Alex Nesic, CEO of Drover AI, told TechCrunch e-bike warning systems make sense as a “next level” feature in the high-end market, but “they’re not likely to be low-cost enough for shared applications, which is what we are currently focusing on.”

It’s still early days for Streetlogic, but Denby says the tech has worked “surprisingly well” in alpha testing. The system only tracks cars for the moment because collisions or near-misses with cars are the most prevalent issues for cyclists, says Denby.

“But the nice thing about vision is then you can add more behavior to it over time,” he said. “Like it could track cyclists and pedestrians, potholes and cracks on the road, animals running out into the street. These are all things we can build into it over time. Even starting with just cars, we’ve covered the vast majority of incidents.”

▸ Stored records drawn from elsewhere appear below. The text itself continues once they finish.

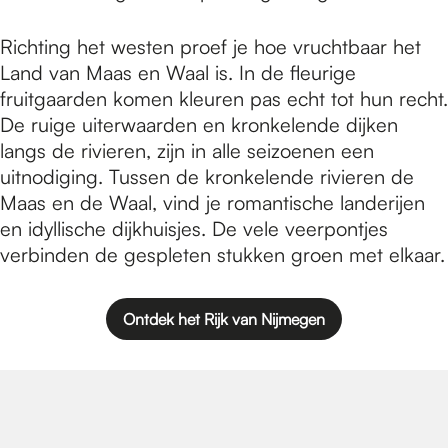
e
Richting het westen proef je hoe vruchtbaar het
p
Land van Maas en Waal is. In de fleurige
fruitgaarden komen kleuren pas echt tot hun recht.
De ruige uiterwaarden en kronkelende dijken
a
langs de rivieren, zijn in alle seizoenen een
uitnodiging. Tussen de kronkelende rivieren de
Maas en de Waal, vind je romantische landerijen
g
en idyllische dijkhuisjes. De vele veerpontjes
verbinden de gespleten stukken groen met elkaar.
e
Ontdek het Rijk van Nijmegen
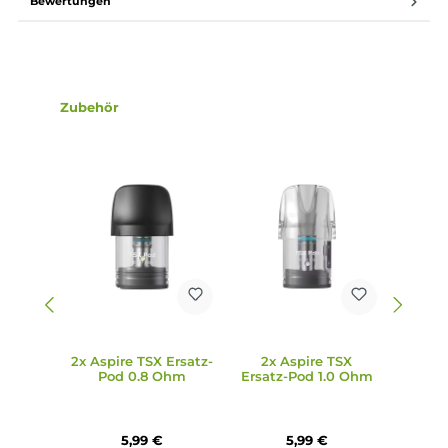
Cyber S Pod Kit ganz einfach durch eine 180° Drehung des
Pods eingestellt werden, wodurch entweder strenges MTL
oder lockeres MTL/RDL möglich ist.
6. Wie erfolgt das Aufladen des Aspire Cyber S Pod Kits?
Das Aufladen des Aspire Cyber S Pod Kits erfolgt schnell u
unkompliziert über das mitgelieferte USB Typ-C Kabel mit
einer Leistung von 5V/2.0A, was für einen schnellen
Ladevorgang sorgt.
7. Welche Materialien werden für das Aspire Cyber S Pod Kit
verwendet?
Das Aspire Cyber S Pod Kit besteht aus einer Zink-Legieru
& PC (Mod) und PCTG (Pod), die dem Kit eine stabile und
dennoch leichte Bauweise verleihen.
8. Welche Art von Coils sind in den Pods des Aspire Cyber S
Pod Kits verbaut?
Die transparenten TSX Pods des Aspire Cyber S Pod Kits si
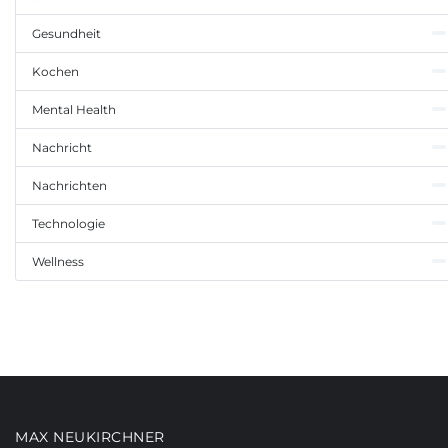
Gesundheit
Kochen
Mental Health
Nachricht
Nachrichten
Technologie
Wellness
MAX NEUKIRCHNER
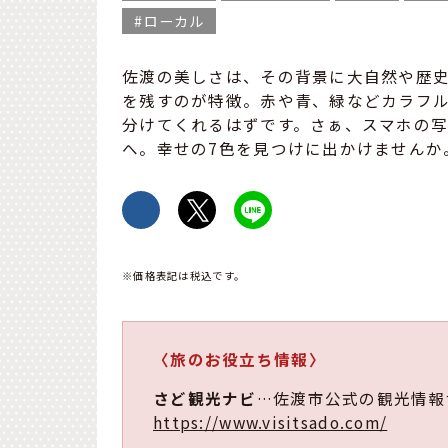
ローカル
佐渡の美しさは、その背景に大自然や歴
を残すのが特徴。赤や青、緑などカラフ
分けてくれるはずです。さぁ、スマホの
へ。幸せの7色を見つけに出かけませんか
※価格表記は税込です。
〈旅のお役立ち情報〉
さど観光ナビ
…佐渡市公式の観光情報
https://www.visitsado.com/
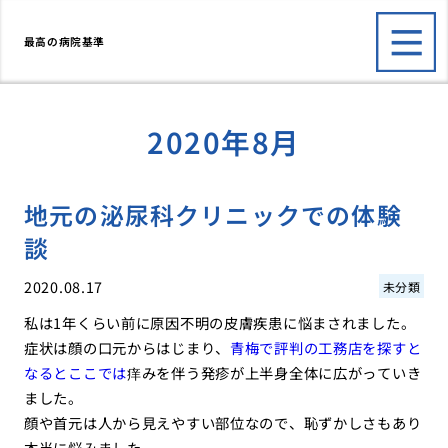
最高の病院基準
2020年8月
地元の泌尿科クリニックでの体験
談
2020.08.17
未分類
私は1年くらい前に原因不明の皮膚疾患に悩まされました。
症状は顔の口元からはじまり、
青梅で評判の工務店を探すと
なるとここでは
痒みを伴う発疹が上半身全体に広がっていき
ました。
顔や首元は人から見えやすい部位なので、恥ずかしさもあり
本当に悩みました。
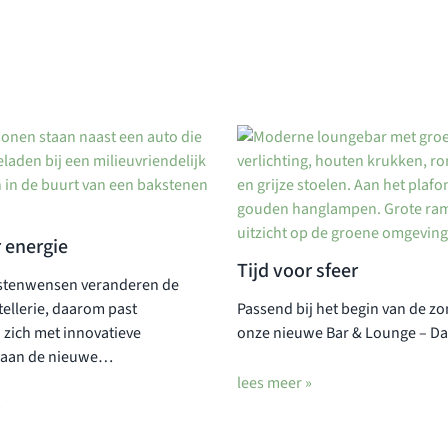
r energie
Tijd voor sfeer
stenwensen veranderen de
ellerie, daarom past
Passend bij het begin van de z
zich met innovatieve
onze nieuwe Bar & Lounge – D
 aan de nieuwe…
lees meer »
»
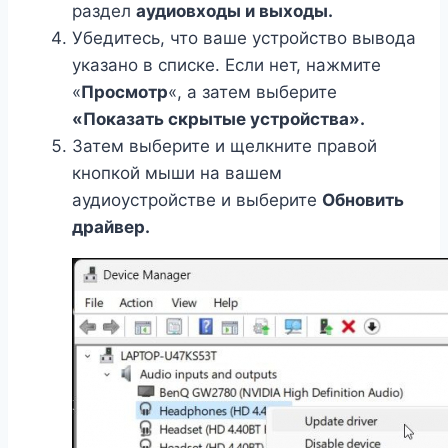
раздел
аудиовходы и выходы
.
Убедитесь, что ваше устройство вывода
указано в списке. Если нет, нажмите
«
Просмотр
«, а затем выберите
«Показать скрытые устройства».
Затем выберите и щелкните правой
кнопкой мыши на вашем
аудиоустройстве и выберите
Обновить
драйвер.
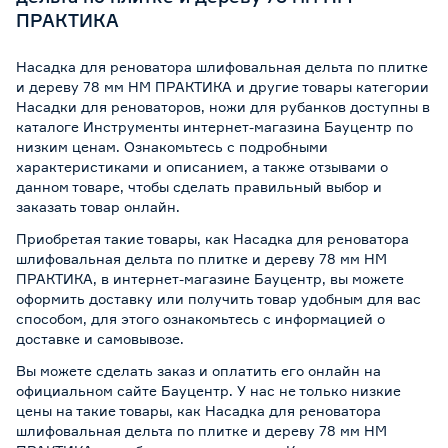
ПРАКТИКА
Насадка для реноватора шлифовальная дельта по плитке
и дереву 78 мм HM ПРАКТИКА и другие товары категории
Насадки для реноваторов, ножи для рубанков доступны в
каталоге Инструменты интернет-магазина Бауцентр по
низким ценам. Ознакомьтесь с подробными
характеристиками и описанием, а также отзывами о
данном товаре, чтобы сделать правильный выбор и
заказать товар онлайн.
Приобретая такие товары, как Насадка для реноватора
шлифовальная дельта по плитке и дереву 78 мм HM
ПРАКТИКА, в интернет-магазине Бауцентр, вы можете
оформить доставку или получить товар удобным для вас
способом, для этого ознакомьтесь с информацией о
доставке и самовывозе
.
Вы можете сделать заказ и оплатить его онлайн на
официальном сайте Бауцентр. У нас не только низкие
цены на такие товары, как Насадка для реноватора
шлифовальная дельта по плитке и дереву 78 мм HM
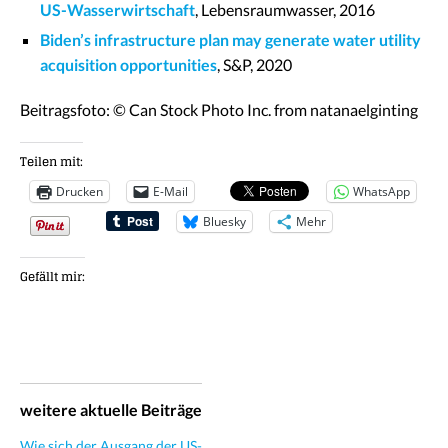
US-Wasserwirtschaft
, Lebensraumwasser, 2016
Biden’s infrastructure plan may generate water utility
acquisition opportunities
, S&P, 2020
Beitragsfoto: © Can Stock Photo Inc. from natanaelginting
Teilen mit:
Drucken
E-Mail
WhatsApp
Bluesky
Mehr
Gefällt mir:
weitere aktuelle Beiträge
Wie sich der Ausgang der US-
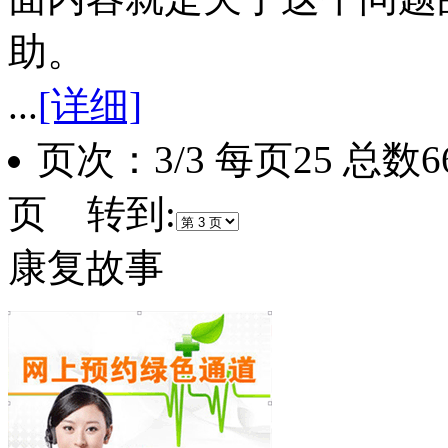
助。
...
[详细]
页次：3/3 每页25 总数
页 转到:
康复故事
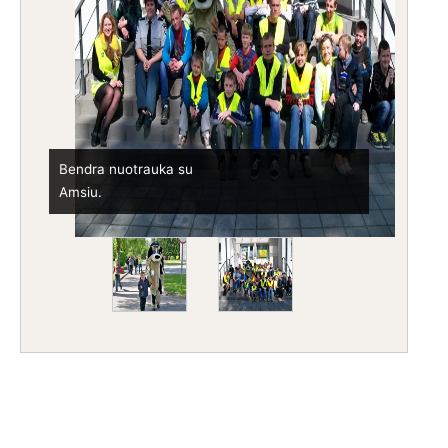
Pasivaikščiojimas su Amsiu.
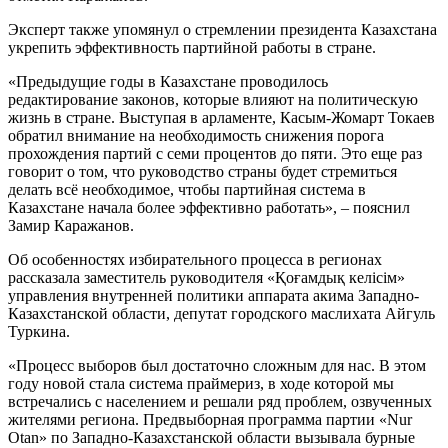
Эксперт также упомянул о стремлении президента Казахстана
укрепить эффективность партийной работы в стране.
«Предыдущие годы в Казахстане проводилось
редактирование законов, которые влияют на политическую
жизнь в стране. Выступая в арламенте, Касым-Жомарт Токаев
обратил внимание на необходимость снижения порога
прохождения партий с семи процентов до пяти. Это еще раз
говорит о том, что руководство страны будет стремиться
делать всё необходимое, чтобы партийная система в
Казахстане начала более эффективно работать», – пояснил
Замир Каражанов.
Об особенностях избирательного процесса в регионах
рассказала заместитель руководителя «Қоғамдық келісім»
управления внутренней политики аппарата акима Западно-
Казахстанской области, депутат городского маслихата Айгуль
Туркина.
«Процесс выборов был достаточно сложным для нас. В этом
году новой стала система праймериз, в ходе которой мы
встречались с населением и решали ряд проблем, озвученных
жителями региона. Предвыборная программа партии «Nur
Otan» по Западно-Казахстанской области вызывала бурные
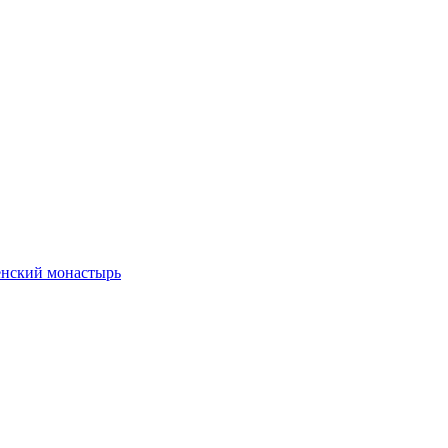
енский монастырь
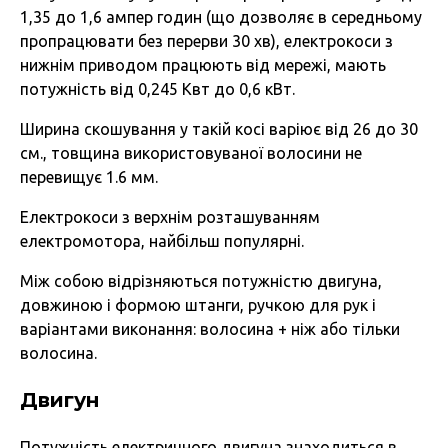
1,35 до 1,6 ампер годин (що дозволяє в середньому
пропрацювати без перерви 30 хв), електрокоси з
нижнім приводом працюють від мережі, мають
потужність від 0,245 Квт до 0,6 кВт.
Ширина скошування у такій косі варіює від 26 до 30
см., товщина використовуваної волосини не
перевищує 1.6 мм.
Електрокоси з верхнім розташуванням
електромотора, найбільш популярні.
Між собою відрізняються потужністю двигуна,
довжиною і формою штанги, ручкою для рук і
варіантами виконання: волосина + ніж або тільки
волосина.
Двигун
Потужність електричного двигуна знаходиться в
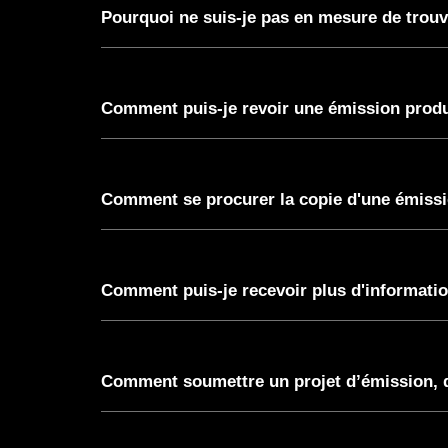
Pourquoi ne suis-je pas en mesure de trou
Comment puis-je revoir une émission prod
Comment se procurer la copie d'une émiss
Comment puis-je recevoir plus d'informatio
Comment soumettre un projet d’émission, d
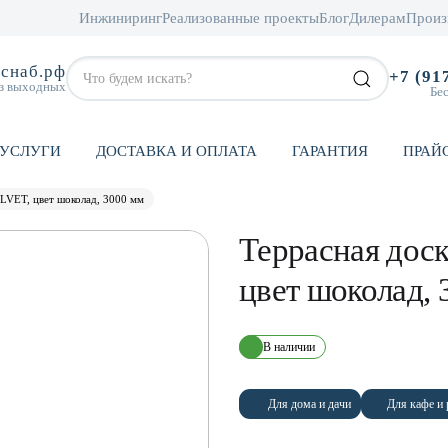
Инжиниринг
Реализованные проекты
Блог
Дилерам
Произ
снаб.рф
+7 (91
ез выходных
Бе
УСЛУГИ
ДОСТАВКА И ОПЛАТА
ГАРАНТИЯ
ПРАЙ
LVET, цвет шоколад, 3000 мм
Террасная дос
цвет шоколад, 
В наличии
Для дома и дачи
Для кафе и 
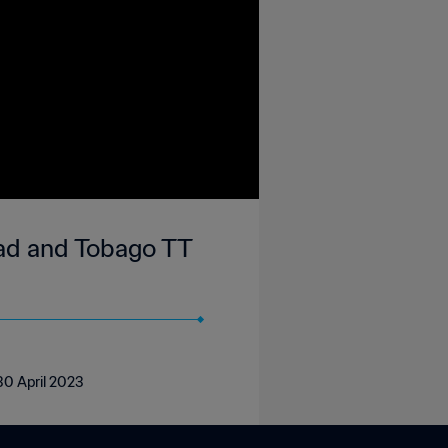
idad and Tobago TT
 30 April 2023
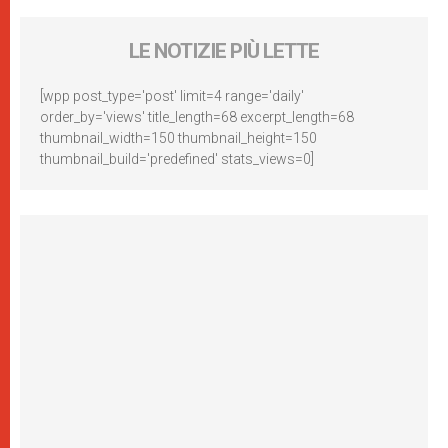
LE NOTIZIE PIÙ LETTE
[wpp post_type='post' limit=4 range='daily'
order_by='views' title_length=68 excerpt_length=68
thumbnail_width=150 thumbnail_height=150
thumbnail_build='predefined' stats_views=0]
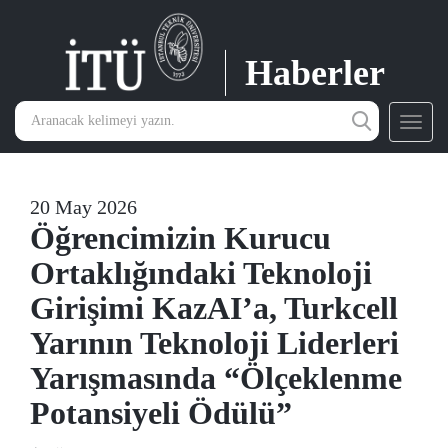
Haberler
Toggl
navig
20 May 2026
Öğrencimizin Kurucu
Ortaklığındaki Teknoloji
Girişimi KazAI’a, Turkcell
Yarının Teknoloji Liderleri
Yarışmasında “Ölçeklenme
Potansiyeli Ödülü”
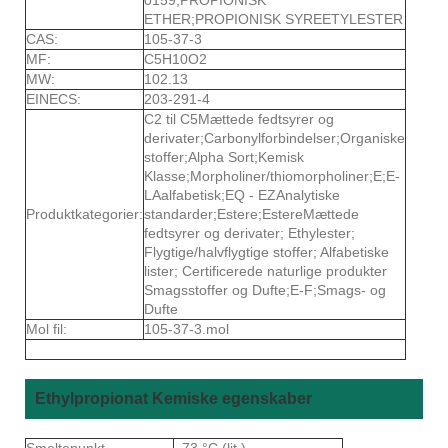
ETHER;PROPIONISK SYREETYLESTER
CAS:
105-37-3
MF:
C5H10O2
MW:
102.13
EINECS:
203-291-4
C2 til C5Mættede fedtsyrer og
derivater;Carbonylforbindelser;Organiske
stoffer;Alpha Sort;Kemisk
Klasse;Morpholiner/thiomorpholiner;E;E-
LAalfabetisk;EQ - EZAnalytiske
Produktkategorier:
standarder;Estere;EstereMættede
fedtsyrer og derivater; Ethylester;
Flygtige/halvflygtige stoffer; Alfabetiske
lister; Certificerede naturlige produkter
Smagsstoffer og Dufte;E-F;Smags- og
Dufte
Mol fil:
105-37-3.mol
Ethylpropionat Kemiske egenskaber
Smeltepunkt
−73 °C (lit.)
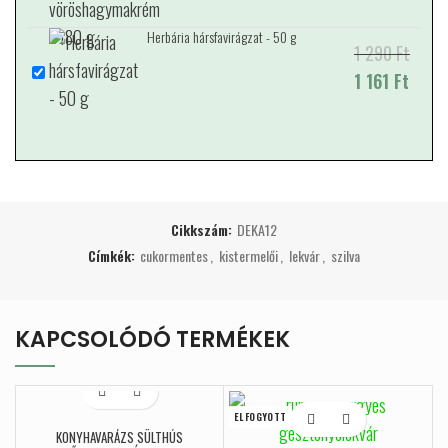
Herbária hársfavirágzat - 50 g
1 290
Original price
Current price
Ft
was: 1 290 Ft.
1 161
is: 1 161 Ft.
Ft
Cikkszám:
DEKA12
Címkék:
cukormentes
,
kistermelői
,
lekvár
,
szilva
KAPCSOLÓDÓ TERMÉKEK
ELFOGYOTT
KONYHAVARÁZS SÜLTHÚS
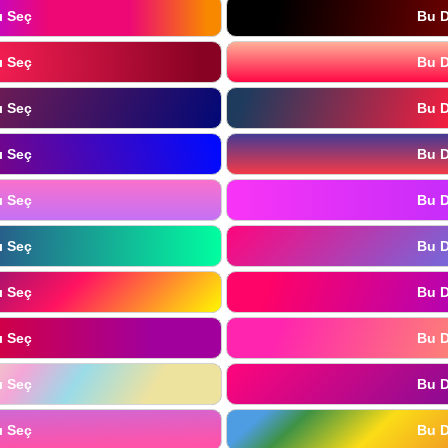
ı Seç
Bu D
ı Seç
Bu D
ı Seç
Bu D
ı Seç
Bu D
ı Seç
Bu D
ı Seç
Bu D
ı Seç
Bu D
ı Seç
Bu D
ı Seç
Bu D
ı Seç
Bu D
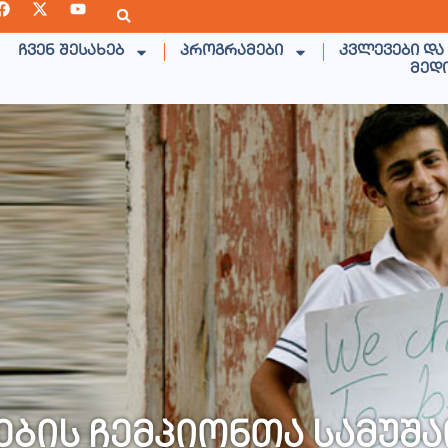
ჩვენ შესახებ
პროგრამები
კვლევები და
მედ
ბის ჩემპიონთა სამუშა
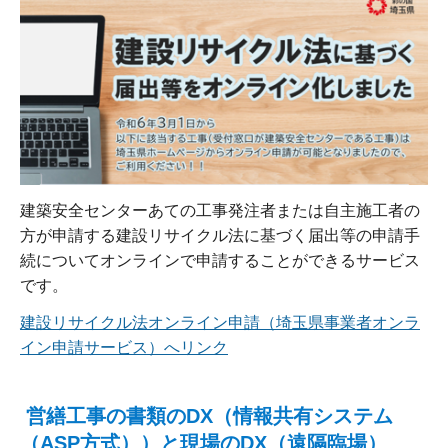
建築安全センターあての工事発注者または自主施工者の
方が申請する建設リサイクル法に基づく届出等の申請手
続についてオンラインで申請することができるサービス
です。
建設リサイクル法オンライン申請（埼玉県事業者オンラ
イン申請サービス）へリンク
営繕工事の書類のDX（情報共有システム
（ASP方式））と現場のDX（遠隔臨場）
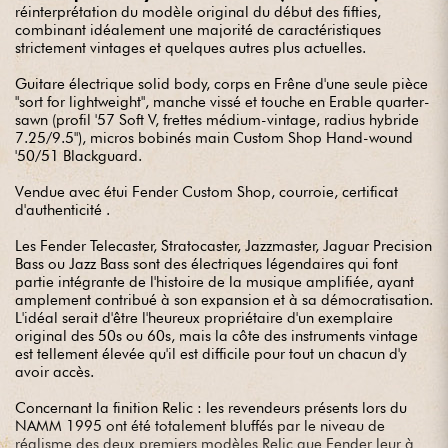
réinterprétation du modèle original du début des fifties,
combinant idéalement une majorité de caractéristiques
strictement vintages et quelques autres plus actuelles.
Guitare électrique solid body, corps en Frêne d'une seule pièce
"sort for lightweight", manche vissé et touche en Erable quarter-
sawn (profil '57 Soft V, frettes médium-vintage, radius hybride
7.25/9.5"), micros bobinés main Custom Shop Hand-wound
'50/51 Blackguard.
Vendue avec étui Fender Custom Shop, courroie, certificat
d'authenticité .
Les Fender Telecaster, Stratocaster, Jazzmaster, Jaguar Precision
Bass ou Jazz Bass sont des électriques légendaires qui font
partie intégrante de l'histoire de la musique amplifiée, ayant
amplement contribué à son expansion et à sa démocratisation.
L'idéal serait d'être l'heureux propriétaire d'un exemplaire
original des 50s ou 60s, mais la côte des instruments vintage
est tellement élevée qu'il est difficile pour tout un chacun d'y
avoir accès.
Concernant la finition Relic : les revendeurs présents lors du
NAMM 1995 ont été totalement bluffés par le niveau de
réalisme des deux premiers modèles Relic que Fender leur à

Streetlogic will have to collect more data to train its ML models on so that it can build in those detections. That’s in large part what the funding is for. The pre-seed round, which comes from LDV Capital, Trucks Venture Capital and angel investors like Luc Vincent, Lyft’s former EVP of autonomous driving, will be used to scale the team, according to the company. The startup currently has six full-time staffers after hiring two additional team members last week, but is hoping to expand its payroll so that it can both deliver on preorders and have the capacity to add maturity to the system.

“We’ve got an awesome team of super hard hitters from Apple and Uber on the hardware side and then Cruise on the software side,” said Denby.

Denby himself came from Uber, where he advised on computer vision systems for the company’s Jump scooters, which were later purchased by Lime, and he also led the team that built the Rylo 360 degree action camera.

While Streetlogic is launching as a B2C product to get off the ground quickly, the company would like to pursue integrations with bike manufacturers in the future.